Empathemian, Sunnyvale, California

ストレスは、心身の健康に大きな影響を与えることが知られています。精神的なストレスは、心臓や血管に影響を与え、自律神経失調症をきたしたり、命に関わるいろいろな病気の要因にもなります。

それでも、「ストレス」をなくすことはできません。
なぜかといえば、ストレスは、私たちの身体の反応だからです。じぶんの一部なのです。

「ストレス」の発見者であるハンス・セリエはこう言いました。

「すべてのストレスは、私たちに傷跡を残していく。でも、それは同じようなストレスに襲われた時に今度は私たちを守ってくれるもの。ストレスというものが存在しなければ、人間は滅んでいただろう。」

バランス・調和をとること。そのためには、どうしたよいでしょうか。

心身の状態を和らげる「練習」ができるようにすることです。身体の機能は、意識して変化させることはできません。意識して、脈拍を変えたり、発汗を変化させたりすることはできません。唯一できることは、「呼吸」です。呼吸も、無意識・自律的ですが、ゆっくりとしたリズムを身につけることはできます。

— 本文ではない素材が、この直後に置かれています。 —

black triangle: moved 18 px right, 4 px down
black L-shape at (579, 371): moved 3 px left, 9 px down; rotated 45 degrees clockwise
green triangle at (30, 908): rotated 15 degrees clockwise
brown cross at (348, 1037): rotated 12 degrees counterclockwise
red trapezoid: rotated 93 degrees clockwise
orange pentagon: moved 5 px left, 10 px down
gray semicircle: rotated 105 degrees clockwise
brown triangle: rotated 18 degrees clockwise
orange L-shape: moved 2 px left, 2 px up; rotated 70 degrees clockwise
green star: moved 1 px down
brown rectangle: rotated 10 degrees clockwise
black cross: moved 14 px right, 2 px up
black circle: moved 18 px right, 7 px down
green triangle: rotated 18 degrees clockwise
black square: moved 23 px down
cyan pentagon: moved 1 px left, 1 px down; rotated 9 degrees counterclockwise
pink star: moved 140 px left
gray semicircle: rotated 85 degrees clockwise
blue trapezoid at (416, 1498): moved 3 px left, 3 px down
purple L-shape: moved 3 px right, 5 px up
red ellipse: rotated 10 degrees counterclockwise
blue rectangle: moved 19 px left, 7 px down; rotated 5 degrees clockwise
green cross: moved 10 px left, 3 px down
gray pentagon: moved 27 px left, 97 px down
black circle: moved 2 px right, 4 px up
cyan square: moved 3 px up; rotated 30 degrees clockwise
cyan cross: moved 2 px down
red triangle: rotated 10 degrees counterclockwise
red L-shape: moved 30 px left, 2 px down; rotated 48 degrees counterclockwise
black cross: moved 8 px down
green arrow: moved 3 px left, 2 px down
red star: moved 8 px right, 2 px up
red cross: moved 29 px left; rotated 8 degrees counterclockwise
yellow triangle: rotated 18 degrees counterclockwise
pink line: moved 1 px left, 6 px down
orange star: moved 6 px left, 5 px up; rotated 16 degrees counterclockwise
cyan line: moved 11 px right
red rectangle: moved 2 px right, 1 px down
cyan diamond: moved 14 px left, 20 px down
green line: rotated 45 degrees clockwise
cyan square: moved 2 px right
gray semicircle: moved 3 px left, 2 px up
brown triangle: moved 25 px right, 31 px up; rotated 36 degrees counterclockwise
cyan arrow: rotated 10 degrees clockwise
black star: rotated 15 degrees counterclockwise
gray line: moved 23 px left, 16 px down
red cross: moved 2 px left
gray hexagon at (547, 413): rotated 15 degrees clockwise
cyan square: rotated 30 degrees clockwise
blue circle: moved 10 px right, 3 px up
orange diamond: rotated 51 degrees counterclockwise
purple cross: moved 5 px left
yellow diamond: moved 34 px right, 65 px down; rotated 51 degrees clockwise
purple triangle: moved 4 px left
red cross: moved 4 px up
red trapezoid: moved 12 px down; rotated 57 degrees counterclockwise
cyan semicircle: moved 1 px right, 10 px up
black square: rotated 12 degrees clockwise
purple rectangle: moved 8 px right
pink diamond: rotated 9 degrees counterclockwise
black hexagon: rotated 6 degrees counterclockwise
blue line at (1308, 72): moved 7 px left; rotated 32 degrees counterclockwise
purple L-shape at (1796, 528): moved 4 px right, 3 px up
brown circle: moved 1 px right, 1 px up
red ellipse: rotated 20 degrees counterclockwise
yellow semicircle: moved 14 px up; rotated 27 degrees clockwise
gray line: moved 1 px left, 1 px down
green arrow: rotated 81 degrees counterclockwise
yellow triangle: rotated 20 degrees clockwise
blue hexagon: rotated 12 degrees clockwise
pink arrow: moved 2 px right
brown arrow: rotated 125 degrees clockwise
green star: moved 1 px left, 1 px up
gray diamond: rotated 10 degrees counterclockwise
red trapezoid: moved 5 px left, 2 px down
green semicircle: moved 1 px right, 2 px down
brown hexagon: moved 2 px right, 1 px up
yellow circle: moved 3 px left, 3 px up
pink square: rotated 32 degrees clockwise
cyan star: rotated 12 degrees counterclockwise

坐禅も「マインドフルネス」も、「呼吸」に注目します。ただし、いっぺんに色々やろうとしてもなかなか定着しませんね。素振りのような小さなプラクティスが大切です。日常の全体をゆっくりにするとか、時間のかかる実践以前に、短い数分間のひと時を確実につくり、そのなかで、和らぐ、ゆっくりとふるまうことを、練習台にしましょう。

ひとつの呼吸が、じぶんのリズムの単位。

やわらぐリズムが、じぶんの土壌をつくる。